START Data for analysis
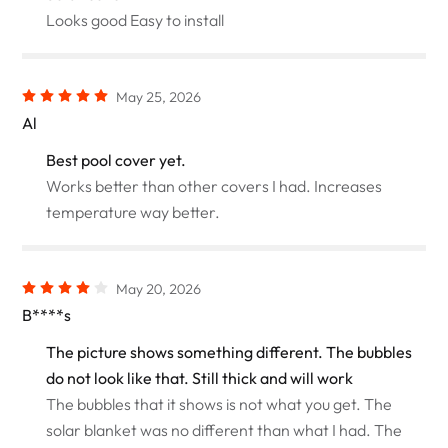
Looks good Easy to install
May 25, 2026
Al
Best pool cover yet.
Works better than other covers I had. Increases
temperature way better.
May 20, 2026
B****s
The picture shows something different. The bubbles
do not look like that. Still thick and will work
The bubbles that it shows is not what you get. The
solar blanket was no different than what I had. The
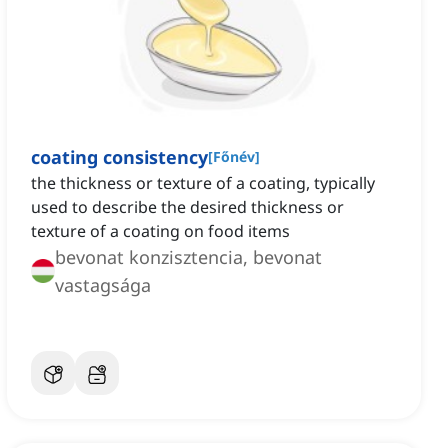
coating consistency
[
Főnév
]
the thickness or texture of a coating, typically
used to describe the desired thickness or
texture of a coating on food items
bevonat konzisztencia, bevonat
vastagsága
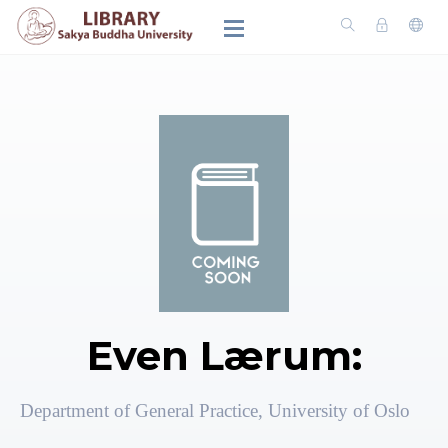
Even Lærum:
Department of General Practice, University of Oslo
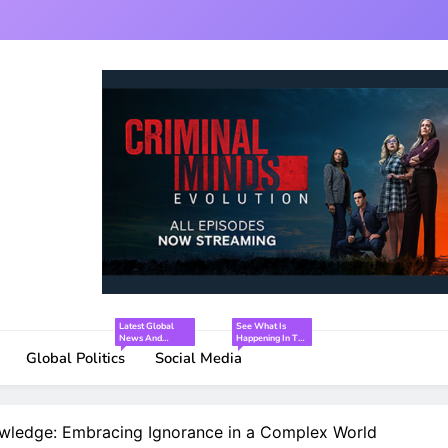
Latest Global
See What Is
News And
Happening In The
Interesting Facts
World Of Social
Global Politics
Social Media
Media.
wledge: Embracing Ignorance in a Complex World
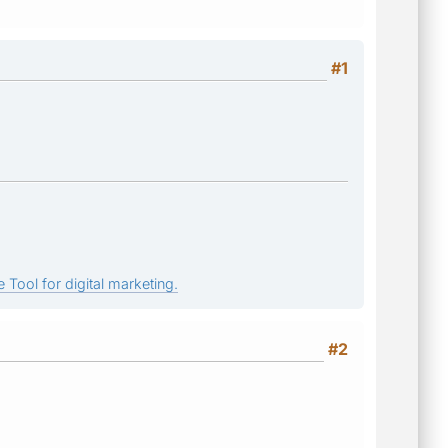
#1
 Tool for digital marketing.
#2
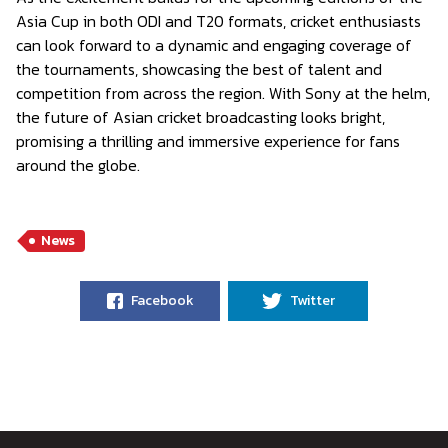
Asia Cup in both ODI and T20 formats, cricket enthusiasts
can look forward to a dynamic and engaging coverage of
the tournaments, showcasing the best of talent and
competition from across the region. With Sony at the helm,
the future of Asian cricket broadcasting looks bright,
promising a thrilling and immersive experience for fans
around the globe.
News
Facebook
Twitter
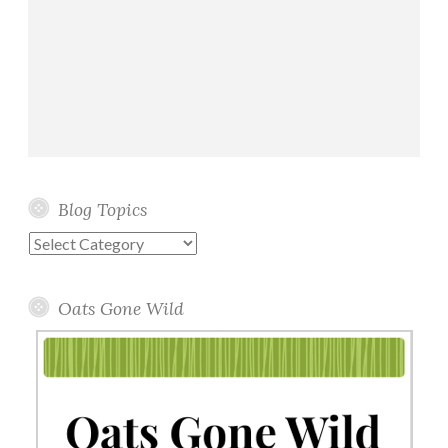
Blog Topics
Blog
Topics
Oats Gone Wild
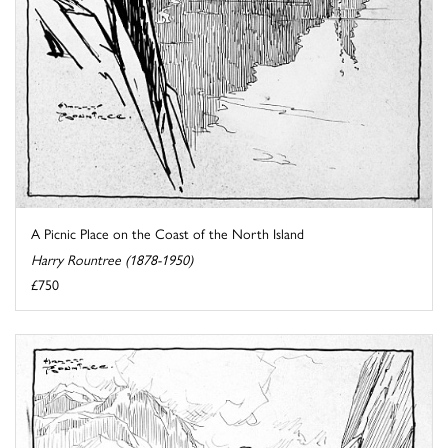
A Picnic Place on the Coast of the North Island
Harry Rountree (1878-1950)
£750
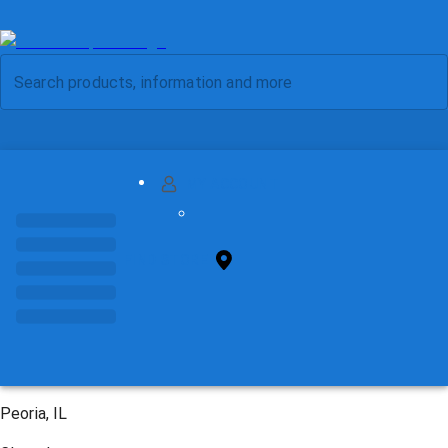
MY ACCOUNT
FIND STORE
Peoria, IL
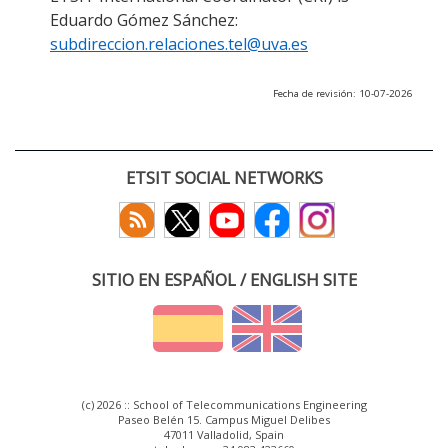
Eduardo Gómez Sánchez:
subdireccion.relaciones.tel@uva.es
Fecha de revisión: 10-07-2026
ETSIT SOCIAL NETWORKS
SITIO EN ESPAÑOL / ENGLISH SITE
(c) 2026 :: School of Telecommunications Engineering
Paseo Belén 15. Campus Miguel Delibes
47011 Valladolid, Spain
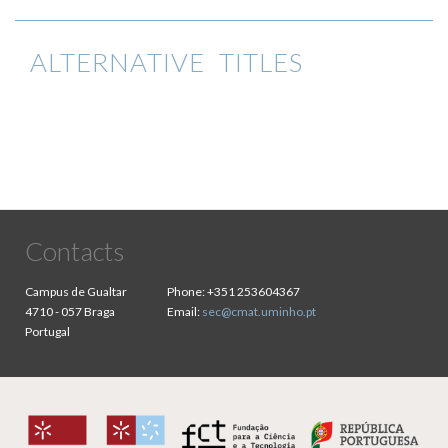
ALTERNATIVE TITLES
Contacts
Campus de Gualtar
Phone:
+351 253604367
4710 - 057 Braga
Email:
sec@cmat.uminho.pt
Portugal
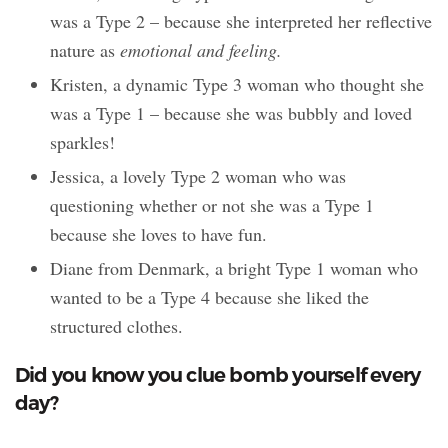
was a Type 2 – because she interpreted her reflective
nature as
emotional and feeling.
Kristen, a dynamic Type 3 woman who thought she
was a Type 1 – because she was bubbly and loved
sparkles!
Jessica, a lovely Type 2 woman who was
questioning whether or not she was a Type 1
because she loves to have fun.
Diane from Denmark, a bright Type 1 woman who
wanted to be a Type 4 because she liked the
structured clothes.
Did you know you clue bomb yourself every
day?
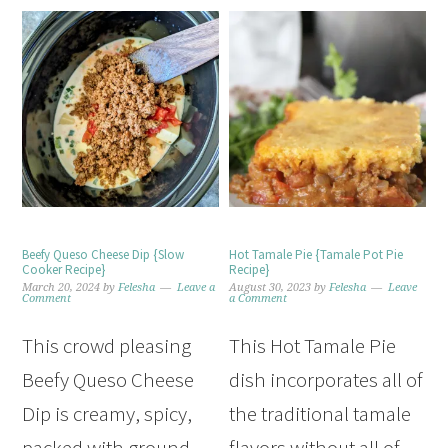
Beefy Queso Cheese Dip {Slow
Hot Tamale Pie {Tamale Pot Pie
Cooker Recipe}
Recipe}
March 20, 2024
by
Felesha
Leave a
August 30, 2023
by
Felesha
Leave
Comment
a Comment
This crowd pleasing
This Hot Tamale Pie
Beefy Queso Cheese
dish incorporates all of
Dip is creamy, spicy,
the traditional tamale
packed with ground
flavors without all of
END Data for analysis
What is needed is a verbatim transcription of the records, minus the pictures.

Looks good Easy to install
May 25, 2026
Al
Best pool cover yet.
Works better than other covers I had. Increases
temperature way better.
May 20, 2026
B****s
The picture shows something different. The bubbles
do not look like that. Still thick and will work
The bubbles that it shows is not what you get. The
solar blanket was no different than what I had. The
coating consistency
[
Főnév
]
the thickness or texture of a coating, typically
used to describe the desired thickness or
texture of a coating on food items
bevonat konzisztencia, bevonat
vastagsága
Even Lærum:
Department of General Practice, University of Oslo
Latest Global
See What Is
News And
Happening In The
Interesting Facts
World Of Social
Global Politics
Social Media
Media.
wledge: Embracing Ignorance in a Complex World
#1
 Tool for digital marketing.
#2
Asia Cup in both ODI and T20 formats, cricket enthusiasts
can look forward to a dynamic and engaging coverage of
the tournaments, showcasing the best of talent and
competition from across the region. With Sony at the helm,
the future of Asian cricket broadcasting looks bright,
promising a thrilling and immersive experience for fans
around the globe.
News
Facebook
Twitter
Blog Topics
Blog
Topics
Oats Gone Wild
A Picnic Place on the Coast of the North Island
Harry Rountree (1878-1950)
£750
MY ACCOUNT
FIND STORE
Peoria, IL
Eduardo Gómez Sánchez:
subdireccion.relaciones.tel@uva.es
Fecha de revisión: 10-07-2026
ETSIT SOCIAL NETWORKS
SITIO EN ESPAÑOL / ENGLISH SITE
(c) 2026 :: School of Telecommunications Engineering
Paseo Belén 15. Campus Miguel Delibes
47011 Valladolid, Spain
ALTERNATIVE TITLES
Contacts
Campus de Gualtar
Phone:
+351 253604367
4710 - 057 Braga
Email:
sec@cmat.uminho.pt
Portugal
was a Type 2 – because she interpreted her reflective
nature as
emotional and feeling.
Kristen, a dynamic Type 3 woman who thought she
was a Type 1 – because she was bubbly and loved
sparkles!
Jessica, a lovely Type 2 woman who was
questioning whether or not she was a Type 1
because she loves to have fun.
Diane from Denmark, a bright Type 1 woman who
wanted to be a Type 4 because she liked the
structured clothes.
Did you know you clue bomb yourself every
day?
Beefy Queso Cheese Dip {Slow
Hot Tamale Pie {Tamale Pot Pie
Cooker Recipe}
Recipe}
March 20, 2024
by
Felesha
Leave a
August 30, 2023
by
Felesha
Leave
Comment
a Comment
This crowd pleasing
This Hot Tamale Pie
Beefy Queso Cheese
dish incorporates all of
Dip is creamy, spicy,
the traditional tamale
packed with ground
flavors without all of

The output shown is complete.